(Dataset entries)
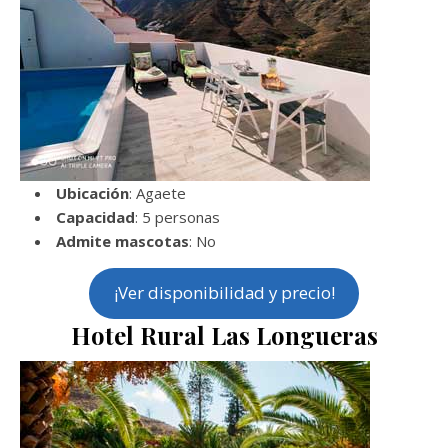
Ubicación
: Agaete
Capacidad
: 5 personas
Admite mascotas
: No
¡Ver disponibilidad y precio!
Hotel Rural Las Longueras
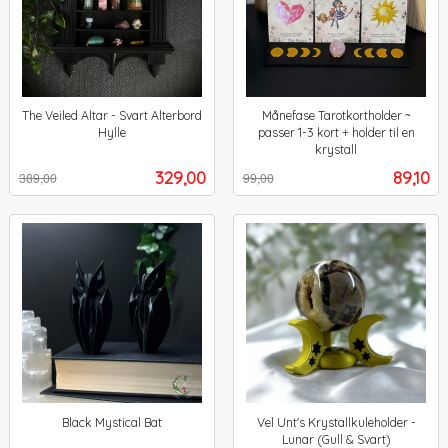
The Veiled Altar - Svart Alterbord
Månefase Tarotkortholder ~
Hylle
passer 1-3 kort + holder til en
Rabatt
inkl.
krystall
Rabatt
inkl.
mva.
Tilbud
Tilbud
329,00
89,10
389,00
99,00
mva.
Black Mystical Bat
Vel Unt's Krystallkuleholder -
inkl.
Lunar (Gull & Svart)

**INSTRUCTIONS TO FOLLOW:** Set down the data above word for word, leaving every picture out.

**YOUR SOLUTION:**
Ubicación
: Agaete
Capacidad
: 5 personas
Admite mascotas
: No
¡Ver disponibilidad y precio!
Hotel Rural Las Longueras
The Veiled Altar - Svart Alterbord
Månefase Tarotkortholder ~
Hylle
passer 1-3 kort + holder til en
Rabatt
inkl.
krystall
Rabatt
inkl.
mva.
Tilbud
Tilbud
329,00
89,10
389,00
99,00
mva.
Black Mystical Bat
Vel Unt's Krystallkuleholder -
inkl.
Lunar (Gull & Svart)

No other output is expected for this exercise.